Even so, there is some concern that the amount of supplies and system organization are inadequate to respond to a biological attack of any magnitude. "Antibiotics and vaccines alone are not enough," says Thomas Inglesby, MD, deputy director of the School's Center for Civilian Biodefense Strategies. An infectious disease specialist who holds an assistant professorship in the School of Medicine's Division of Infectious Diseases, Inglesby cites the need to beef up state, city, and local health departments, increase national disease surveillance capacity, address the lack of "surge capacity" in U.S. hospitals, improve community response plans, and more thoroughly plan for sudden, widespread medical catastrophes. 

"A national biomedical research and development program to address the nation's greatest infectious disease vulnerabilities is also an imperative," says Inglesby. "We want to have the diagnostic tools to be able to say if a person is sick or not sick, and a public health system of tracking disease as it evolves and containing the spread of disease."

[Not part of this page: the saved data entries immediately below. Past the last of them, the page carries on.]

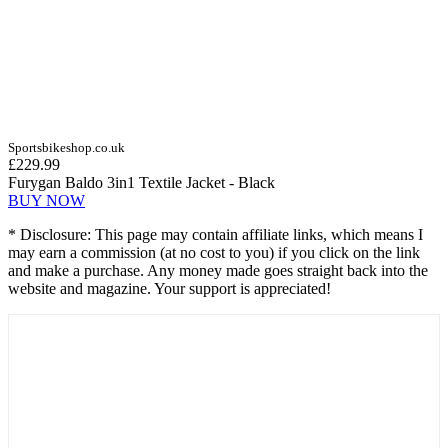
Sportsbikeshop.co.uk
£229.99
Furygan Baldo 3in1 Textile Jacket - Black
BUY NOW
* Disclosure: This page may contain affiliate links, which means I
may earn a commission (at no cost to you) if you click on the link
and make a purchase. Any money made goes straight back into the
website and magazine. Your support is appreciated!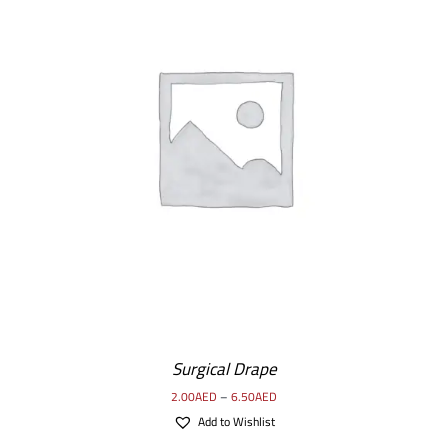
Surgical Drape
2.00
AED
–
6.50
AED
Add to Wishlist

An analysis by the Office of Technology Assessment of the U.S. Congress estimated that as many as 3 million deaths could occur following the release of 100 kilograms of aerosolized anthrax over Washington, D.C., making such an attack as lethal as a hydrogen bomb. Prompt detection and immediate administration of the proper antibiotics could save many or even most of those lives. But the logistics of such an effort, including the delivery and distribution of 5 or 6 million doses of antibiotics, remain daunting. Says Inglesby: "If we don't have rapid systems of distribution, people won't get the antibiotics they need. We need a medical care system capable of handling sick people in greater numbers than we've ever seen before."

A problem already apparent to many is simply the shortage of necessary medicines. The anthrax mail attacks have prodded the government to significantly increase the scale and scope of its pharmaceutical stockpiles. But even that effort faces huge challenges. "You can't go from zero to 60 in five seconds," is how Don Burke, MD, director of the School's Center for Immunization Research, describes the government's recent decision to increase its stockpile of smallpox vaccines from 15 million to 300 million doses. "The current model in treating an outbreak of smallpox is to try to create a ring of immunizations around anyone known to be infected," says Burke, in explaining how smallpox was eventually quarantined and eradicated.

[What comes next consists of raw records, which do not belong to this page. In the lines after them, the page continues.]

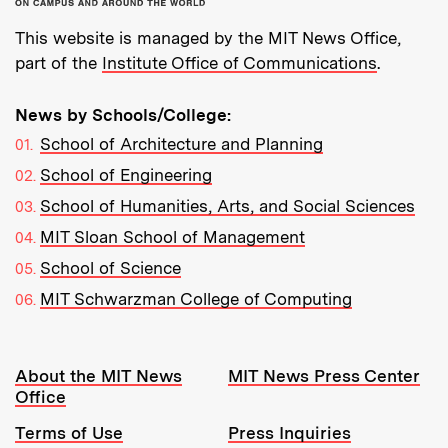
This website is managed by the MIT News Office,
part of the
Institute Office of Communications
.
News by Schools/College:
School of Architecture and Planning
School of Engineering
School of Humanities, Arts, and Social Sciences
MIT Sloan School of Management
School of Science
MIT Schwarzman College of Computing
Resources:
About the MIT News
MIT News Press Center
Office
Terms of Use
Press Inquiries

But a model that works for only a handful of infections in remote areas of developing countries may prove inadequate to the challenge of many hundreds, or even thousands, of infections in a highly mobile society. In that situation, it could rapidly become necessary to vaccinate many millions — perhaps even the entire nation. "We don't have any experience in large-scale immunizations of that nature," says Burke, a professor of International Health. "One of the basic questions is just who are we going to get to give all these shots? We'd probably have to very quickly start to look outside the classic health care delivery system for answers."

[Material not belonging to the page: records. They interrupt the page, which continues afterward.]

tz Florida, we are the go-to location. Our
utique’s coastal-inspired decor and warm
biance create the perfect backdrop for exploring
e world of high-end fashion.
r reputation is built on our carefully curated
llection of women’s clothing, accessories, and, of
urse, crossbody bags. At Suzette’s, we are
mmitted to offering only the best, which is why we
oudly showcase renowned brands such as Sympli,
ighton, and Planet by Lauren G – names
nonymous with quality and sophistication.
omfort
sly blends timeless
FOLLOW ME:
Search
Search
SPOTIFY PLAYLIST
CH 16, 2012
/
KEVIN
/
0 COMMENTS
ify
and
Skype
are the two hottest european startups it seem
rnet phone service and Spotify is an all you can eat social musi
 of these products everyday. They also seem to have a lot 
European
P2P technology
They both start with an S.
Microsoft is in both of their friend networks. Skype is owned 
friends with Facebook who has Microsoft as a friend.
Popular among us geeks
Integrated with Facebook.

Researchers are quick to point out that none of the problems associated with the sudden and unexpected widescale infection of populations are insurmountable. What is needed, they say, is planning and the political will to prepare adequately for a future most people would rather not consider. "There are many things to do," Inglesby says. "This is not insoluble, it's not a lost cause, but [the answers] are not necessarily easy or cheap. The problem will not go away when the anthrax mailings are over or when the war in Afghanistan is over." 

All agree that a significant change is in order for American health policy. "We spend remarkably little of our public health dollars on vaccination in particular and prevention in general," says Burke of the situation prior to Sept. 11. "The total global annual market for all vaccines is about $3 billion. But every year, we spend $5 billion on Viagra. That should tell us something."